BankThink

To survive, payment firms need to tip the scales

Scale has always been important in payments and financial services, so seeing the big players get bigger is really not a surprise. What is interesting to note here is that most of the big deals from the past year are about more than simply processing more transactions.

It would certainly be an understatement to say “a lot happened” in 2019. The year started off with a bang when Fiserv announced that it would be acquiring First Data for $22 billion. That transaction only set the stage for other payment processor mega deals, including the FIS acquisition of Worldpay for more than $33 billion and the “merger” of Global Payments and TSYS - in a deal valued at “only” $21.5 billion.

In other significant M&A activity, Mastercard acquired a chunk of Nets ($3.2 billion) and, in the biggest deal involving U.S. banks in more than 10 years, BB&T acquired SunTrust for nearly $30 billion to become the sixth largest bank in the country.

These deals are about adding people, products and services in order to offer a more comprehensive, end-to-end portfolio to their clients. This trend is likely to continue as organizations do everything they can to stay relevant and competitive in the very dynamic world of payments.

But just as the industry consolidates, it is also expanding. We will continue to see new fintech startups introduce innovative ideas and offerings, including alternative payment types, that will appeal to different consumer and business segments. There is clearly a lot of VC money still available to fund these innovators and disrupters, many of whom will eventually be acquired by some of the major players listed above.

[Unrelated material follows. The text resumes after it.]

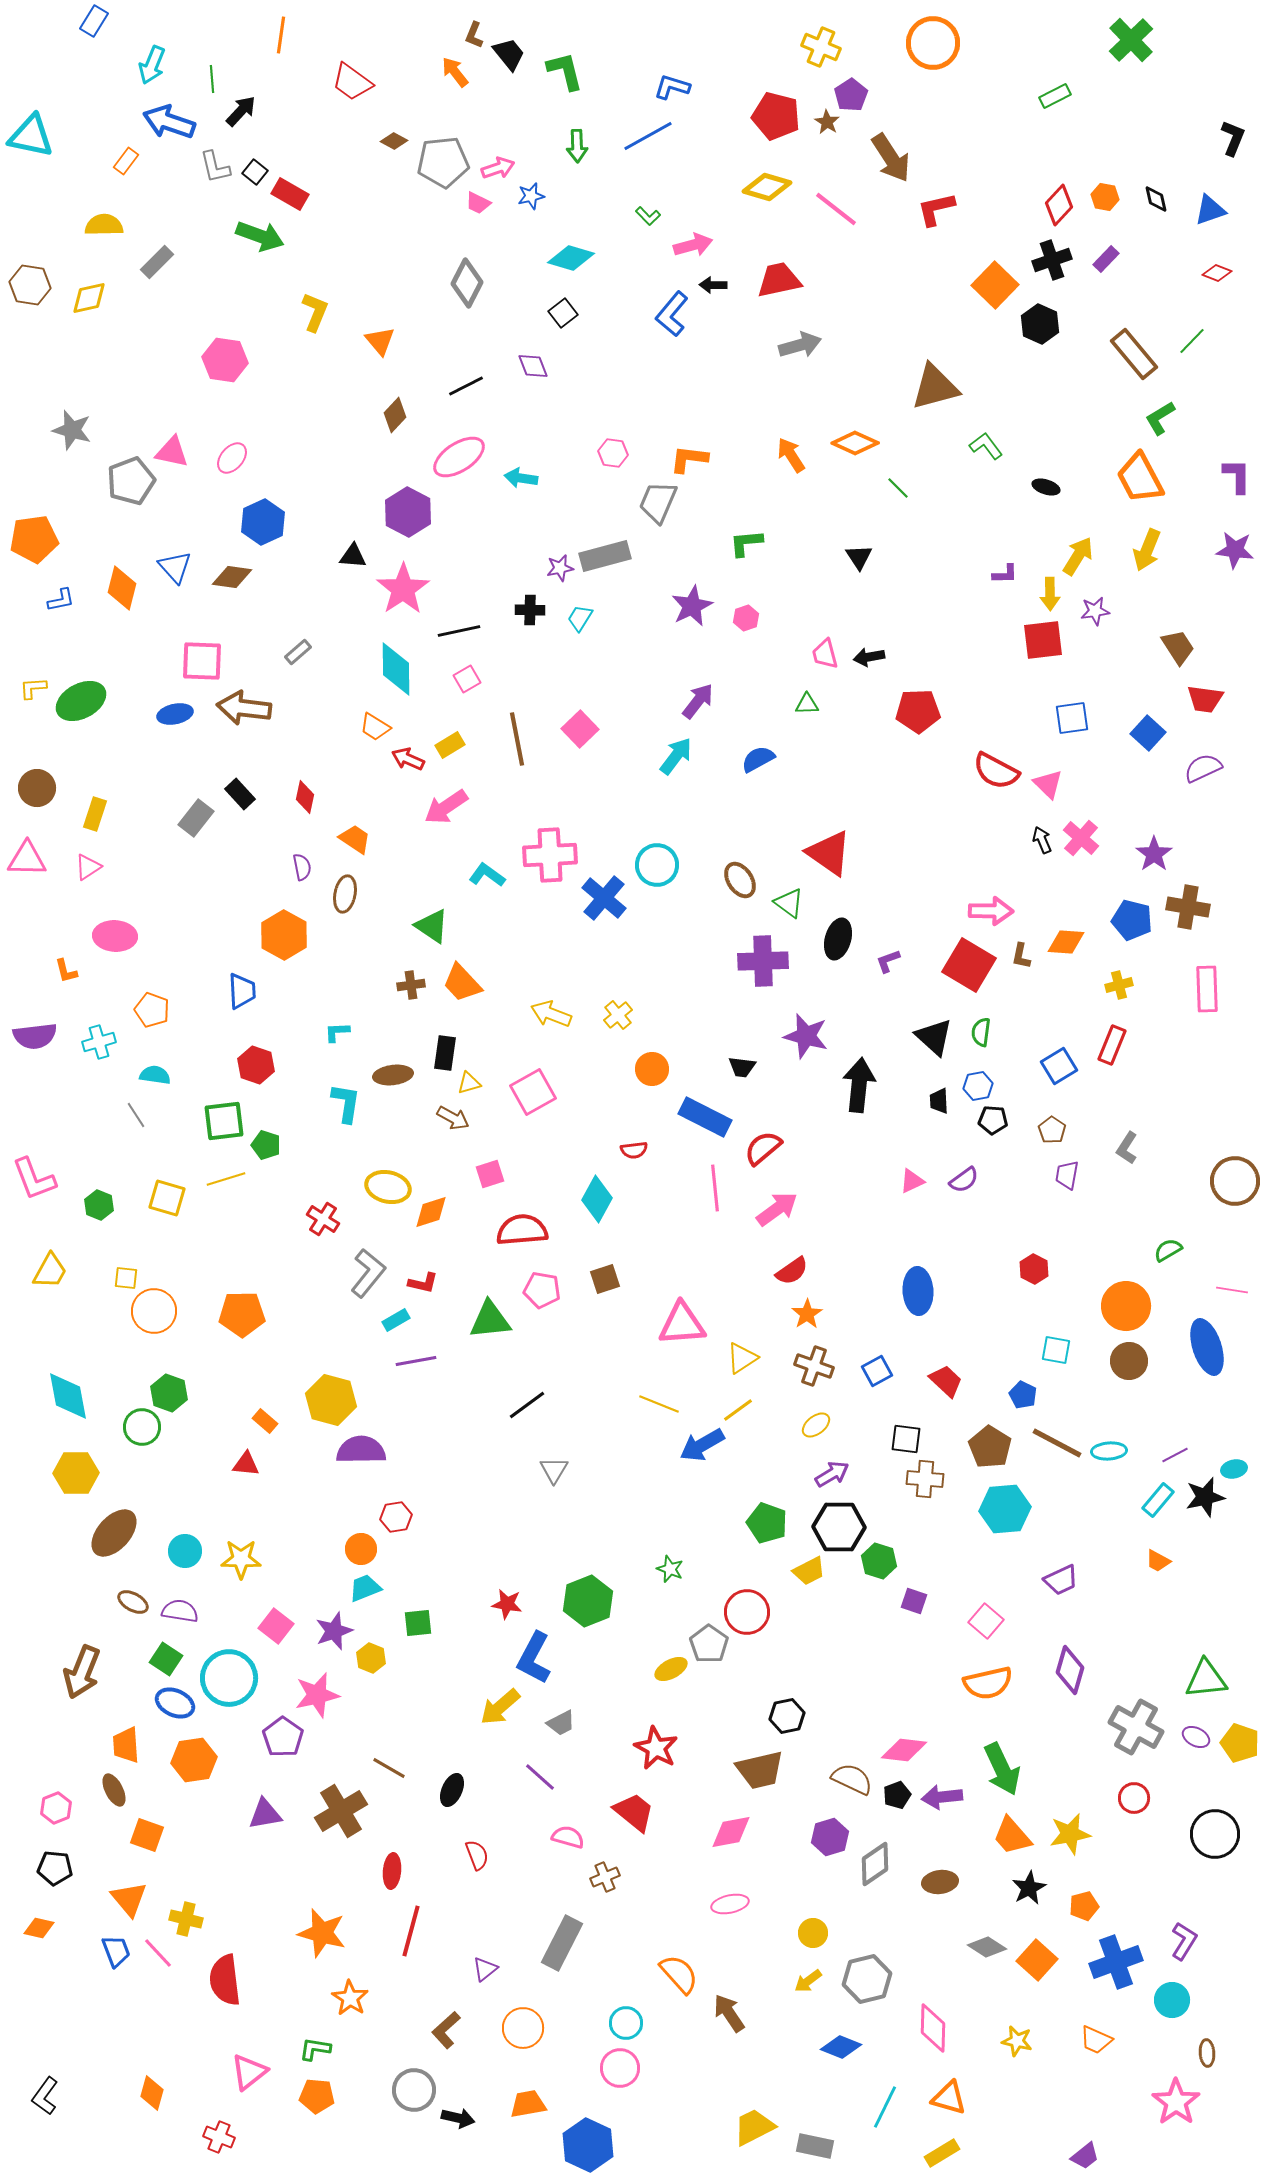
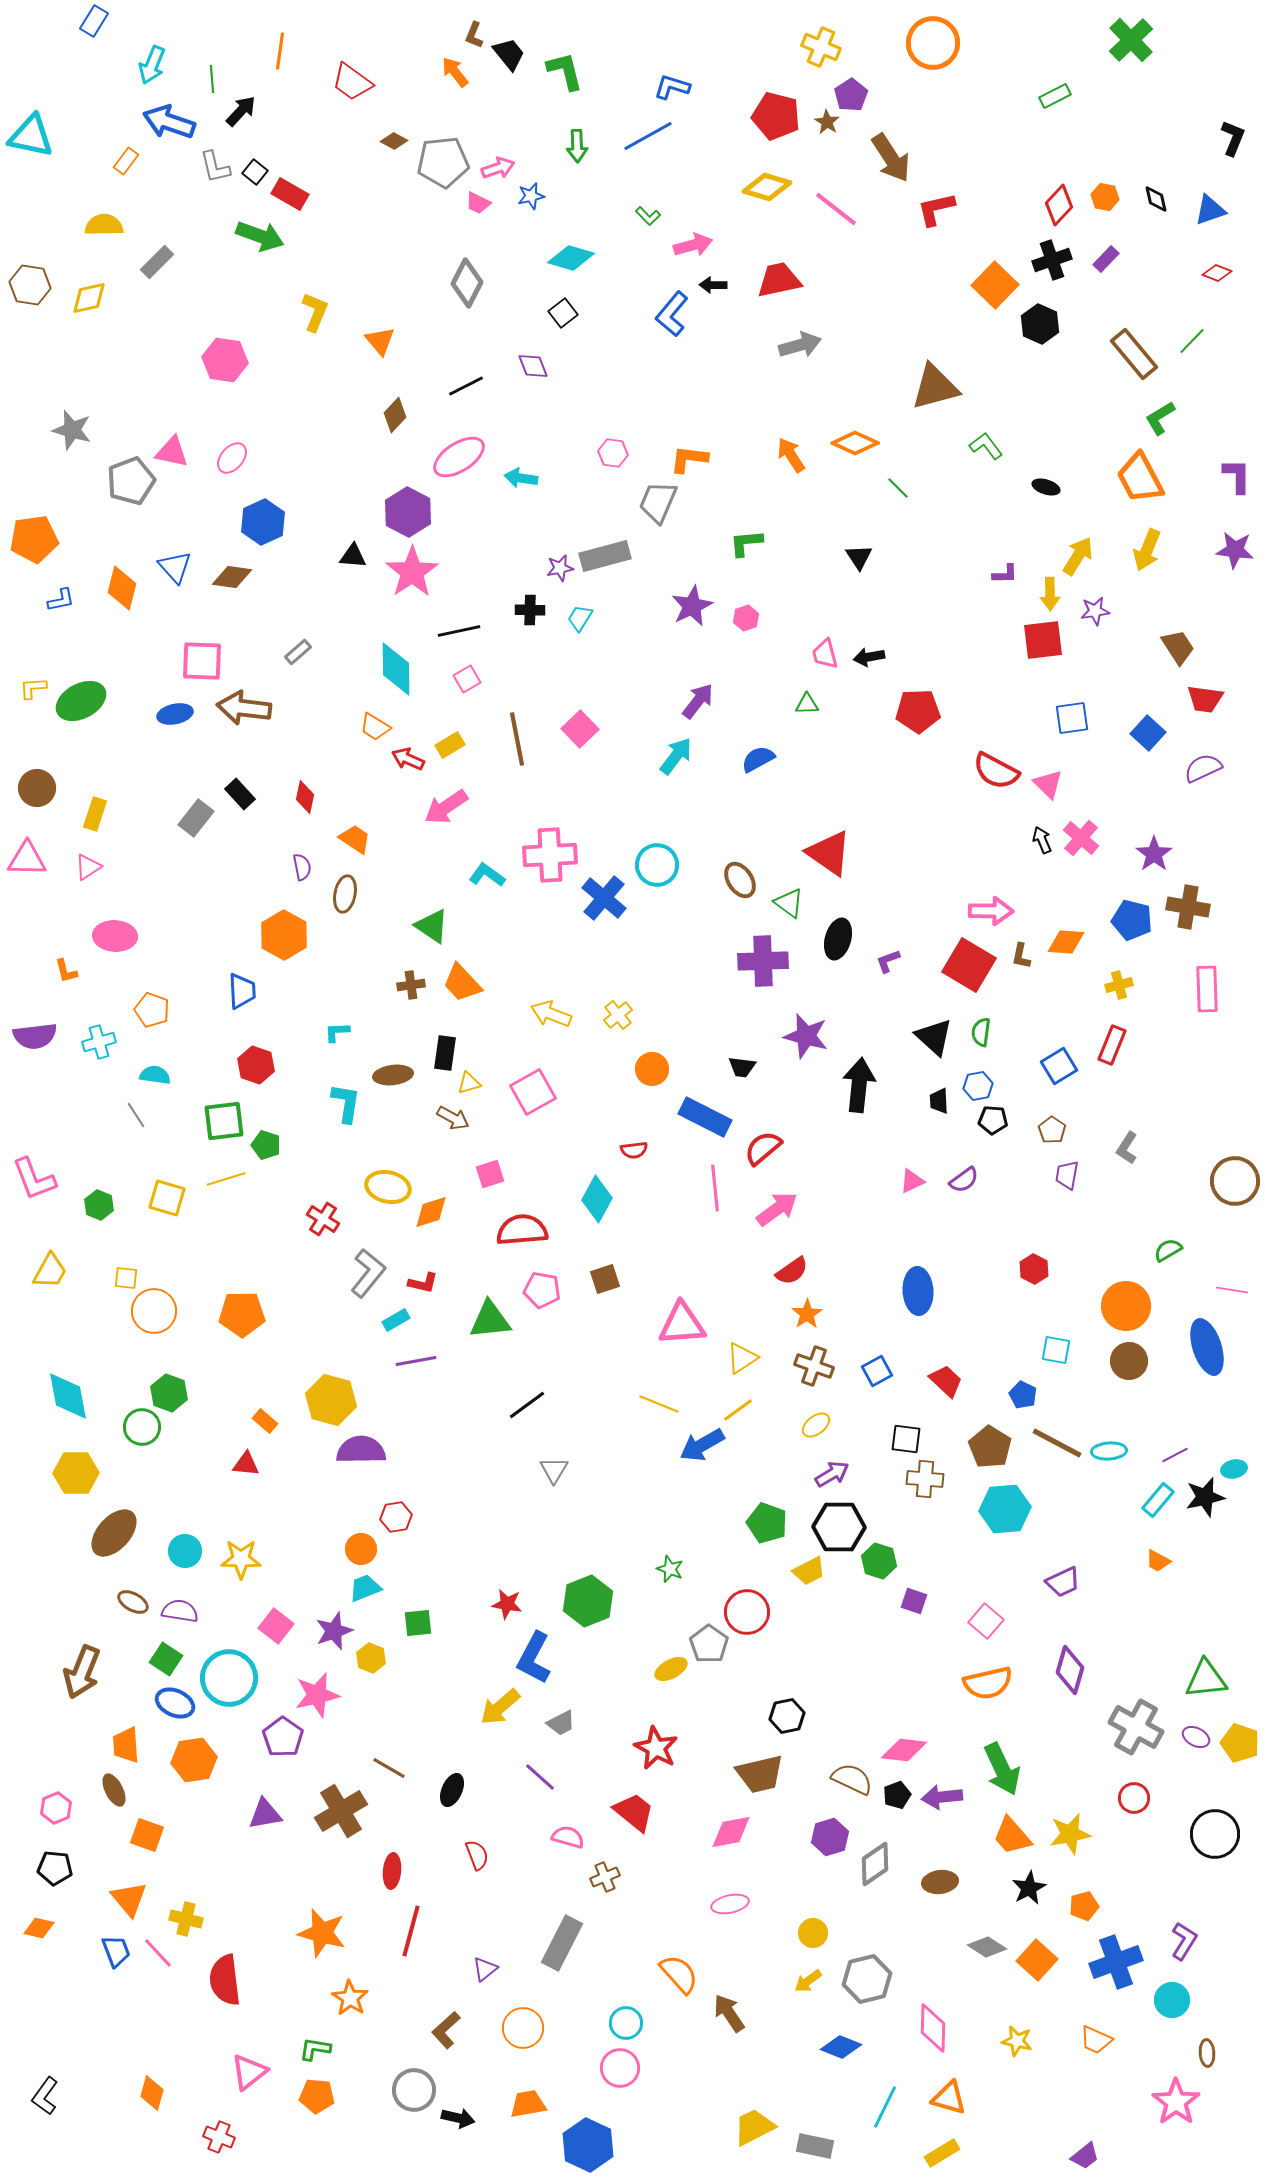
orange line at (281, 35): moved 1 px left, 16 px down
pink star at (403, 589): moved 9 px right, 17 px up
purple trapezoid at (1061, 1580): moved 2 px right, 2 px down
brown trapezoid at (760, 1770): moved 4 px down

In addition to the heavy M&A activity and new start-ups, there have been a number of additional interesting developments over the past year that will continue into the next.

Facebook announced Libra, its proprietary cryptocurrency. Initially supported by key industry players like Visa, Mastercard, PayPal and others, the plan has faced considerable resistance from the market, as well as regulators, causing many of the supporters to back away. Facebook seems determined to drive this initiative forward to launch in 2020, so we have certainly not seen the last of this one.

Causing even more worrisome nights for bankers across the country, both Google (Cache) and Uber (Uber Money) revealed their next attempts to enter into financial services. While there is not a lot of detail yet available on these offerings, both organizations have indicated that they are aiming to have products available in 2020.

Both Venmo and Zelle have seen significant growth in the P2P payment space. Given the drive toward “mobile everything” and the rapid rise in both transactions and dollar volumes for these organizations, we are sure to see products and services coming to the market in this space.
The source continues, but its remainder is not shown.